A Federal High Court sitting in Lagos presided over by Justice Oluremi Oguntoyinbo declared that an interim order attaching N1.9 billion domiciled in the Unity Bank’s account of a businesswoman, Hajiya Bola Shagaya, was validly secured by the Economic and Financial Crimes Commission (EFCC).
Consequently, the court dismissed the suit filed by Bola Shagaya for lack of merit and abuse of court process.
It would be recalled that the anti-graft agency had on December 29, 2016, secured an interim order attaching the account where the said sum is lodged from Justice Muslim Hassan of the Federal High Court, Lagos. Justice Hassan in his ruling held that the order of interim forfeiture was to last pending conclusion of investigation and conclusion of trial by the EFCC.
However, D with the ex-parte ruling , Hajiya Shagaya, through her lawyer filed a motion seeking to unfreeze the account claiming that the EFCC’s action violates her rights to own property and fair hearing.
She said she was never afforded the opportunity to defend herself before the interim order of forfeiture was secured.
Delivering judgement on the matter on Thursday, Justice Oguntoyinbo faulted Shagaya’s claims that she was not availed the opportunity to defend herself before the order was secured.
According to the judge, the order was made through an ex-parte motion and as such there was no way the court would have listen to her own side of the story.
“The interim order was made based on an ex-parte application filed by the Economic and Financial Crimes Commission (EFCC). An ex-parte application has no respondent and the court is not expected to hear from the other party.
Even when the other party is around, it can only be seen and not heard. Therefore, the non hearing of the applicant cannot invalidate the order.
“The granting of the interim order of attachment is not unconstitutional and does not constitute an infringement on the applicant’s rights to own property”, the judge held.
Justice Oguntoyinbo further noted that the failure of the applicant to controvert some of the averment contained in the the counter-affidavit of the EFCC regarding her refusal to honour invitation was fatal to her case.
The judge said the claim by the applicant that the order was made in perpetuity does not hold water because there was no evidence that EFCC has either concluded its investigation of the matter or file any charge against the applicant.
Justice Oguntoyinbo said, “It is erroneous to claim that the interim order has metamorphose into a permanent one or in perpetuity because it was to last until the conclusion of investigation by the respondent (EFCC). There was no evidence to show that the respondent has stopped investigating the property or has concluded investigation”.
On the whole, the court held that the application lacked merit and it was consequently dismissed.
The Economic and Financial Crimes Commission (EFCC) had earlier urged Justice Oluremi Oguntoyinbo not to unfreeze a Unity Bank’s account with a balance of N1, 902,673,399.93 belonging to the Socialite cum businesswoman, Hajiya Bola Shagaya.

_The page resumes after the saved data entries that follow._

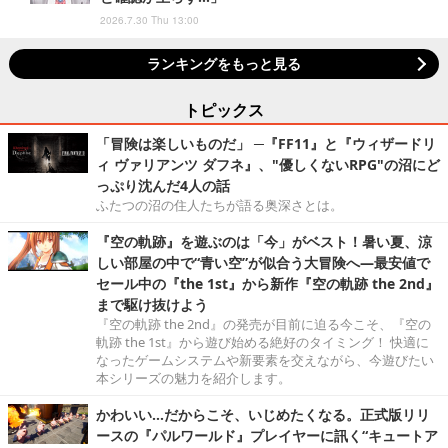
2026.7.30 Thu 13:00
ランキングをもっと見る
トピックス
「冒険は楽しいものだ」 ─『FF11』と『ウィザードリ
ィ ヴァリアンツ ダフネ』、"優しくないRPG"の沼にど
っぷり沈んだ4人の話
ふたつの沼の住人たちが語る奥深さとは。
『空の軌跡』を遊ぶのは「今」がベスト！暑い夏、涼
しい部屋の中で“青い空”が似合う大冒険へ―最安値で
セール中の『the 1st』から新作『空の軌跡 the 2nd』
まで駆け抜けよう
『空の軌跡 the 2nd』の発売が目前に迫る今こそ、『空の
軌跡 the 1st』から遊び始める絶好のタイミング！ 快適に
なったゲームシステムや新要素を交えながら、今遊びたい
本シリーズの魅力を紹介します。
かわいい…だからこそ、いじめたくなる。正式版リリ
ースの『パルワールド』プレイヤーに訊く“キュートア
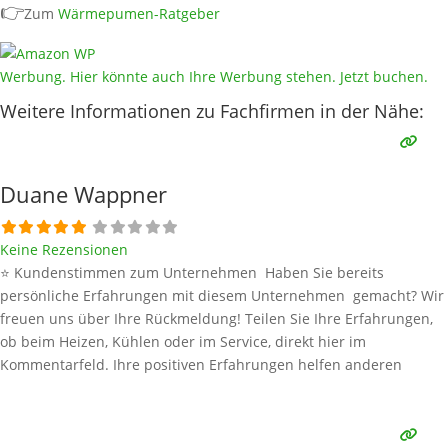
👉
Zum
Wärmepumen-Ratgeber
Werbung. Hier könnte auch Ihre Werbung stehen. Jetzt buchen.
Weitere Informationen zu Fachfirmen in der Nähe:
Duane Wappner
Keine Rezensionen
⭐ Kundenstimmen zum Unternehmen Haben Sie bereits
persönliche Erfahrungen mit diesem Unternehmen gemacht? Wir
freuen uns über Ihre Rückmeldung! Teilen Sie Ihre Erfahrungen,
ob beim Heizen, Kühlen oder im Service, direkt hier im
Kommentarfeld. Ihre positiven Erfahrungen helfen anderen
Interessenten bei der Anbieterauswahl. Sollten Sie eine kritische
Meinung äußern, so geben Sie diese bitte mit konkreten Details an
und bleiben
Weiterlesen …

In the counter affidavit filed against Shagaya’s motion seeking to unfreeze the account, the anti-graft agency argued that the money was the balance of a total of N3, 305,150,000, which Shagaya received as “founder fees” on behalf of an organisation, “Women for Change” being spearheaded by a former First Lady, Dame Patience Jonathan.
The EFCC claimed that the N3.3 billion was realized through Shagaya’s “fraudulent activities in the Nigerian National Petroleum Corporation (NNPC), where she allegedly “influenced the fraudulent allocation of Dual Purpose kerosene to Index Petrolube Africa Limited., with the aid of the Mrs. Jonathan.”
The N3.3 billion was said to have been paid by Index Petrolube Africa Limited and its sister company, Autodex Nigeria Limited.
The EFCC, while revealing that the two companies are owned by one, Honourable Ezeani ThankGod, also posited that the reason behind the N3.3 billion payments was to “fraudulently facilitate Dual Purpose Kerosene to ThankGod’s company, Index Petrolube Africa Limited.”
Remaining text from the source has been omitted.